I don’t intend to stop eating.
So what on earth am I going to do? This is a great question and the answer is a work in progress. Maybe I should have figured it out before I quit my job but there were a number of factors that went into that decision and it just couldn’t wait any longer. (If you are interested in hearing all about it, feel free to visit my blog) In order to stretch my limited funds, I am already implementing a number of new rules. (If I had started this sooner I might not be so stressed about the money now.)

  • I am making coffee at home. Even if you drink only plain, black coffee (which I usually do) Starbucks is a $60/month obsession and that is for one cup a day. It’s much more than that if you’re going for lattes and those frozen-almost-a-milkshake-but-with-caffeine kind of drinks.
  • Gas is expensive! Are there errands you could run on foot? Do it! You can get your exercise and give up your expensive gym membership and save the gas money. (You may think these are minimal amounts but it adds up. If you are in an area where this is possible, consider it.) Plus, the walk will be good for body and mind.
  • Each of us have a list of things we know we are going to buy on a regular basis. Generally speaking, in regards to the things we know we buy a lot, we know the cheapest place to get them. If you don’t know then start paying attention to how much you spend on these purchases and (assuming it is not a big difference is gas usage) go there. The cheapest place may not be the most convenient, but if money is really tight, every dollar counts.

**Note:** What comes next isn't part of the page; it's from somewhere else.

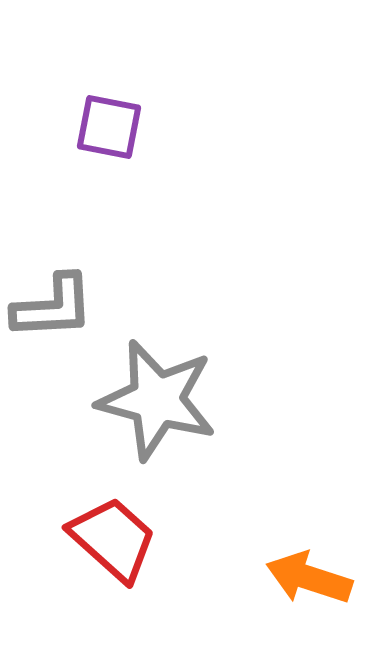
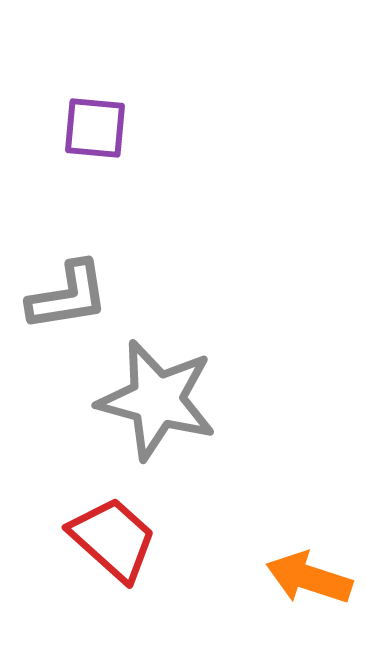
purple square: moved 14 px left, 1 px down; rotated 6 degrees counterclockwise
gray L-shape: moved 15 px right, 11 px up; rotated 6 degrees counterclockwise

    • Gas is a big item that we all buy on a regular basis. The difference in price per gallon is not usually huge from one station to another. But how many gallons of gas do you purchase in a year? Figure out where the cheapest gas station is that you already drive by regularly. Start getting all of your gas there.

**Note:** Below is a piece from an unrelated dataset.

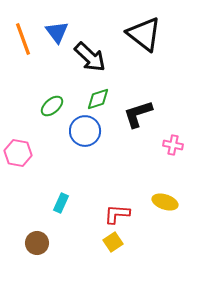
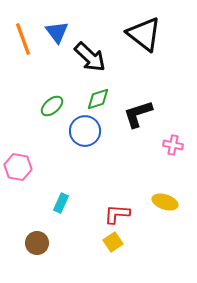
pink hexagon: moved 14 px down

    • I know that produce is cheapest at the grocery store ½ mile to the east and that meat is cheapest at the grocery store ½ mile to the west. I try to lump my purchases together accordingly. That’s not to say I never pick up a red onion while I’m buying chicken. But the majority of my purchases come from whichever is cheaper now.

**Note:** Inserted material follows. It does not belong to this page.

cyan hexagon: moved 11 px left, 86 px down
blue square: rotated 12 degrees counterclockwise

  • I am a big basketball fan. I like to go out to watch my team play and I think it is important that I don’t totally abandon all social activities. My first plan of attack on this was to drink fewer drinks during the game. I’m also shopping for the cheapest places to get one drink that I can slowly sip and still enjoy the social atmosphere of watching my boys play while sitting at the bar. (I can’t watch at home- I haven’t paid for cable in 5 years. This, by the way, was the best decision I ever made. Money saved AND time gained!) Also, check out happy hours. I can grab a drink with a friend for $3, have some time out of the house and not feel like I’m seriously impacting my financial state.
  • Food! This is one thing that nearly every person in this country can save money on. It is something every one of us consumes every day. And we can’t stop spending money on it, no matter how much we would like to. But we can:
    • Eat out less. This one explains itself. We all know that eating out costs more than cooking our own meals.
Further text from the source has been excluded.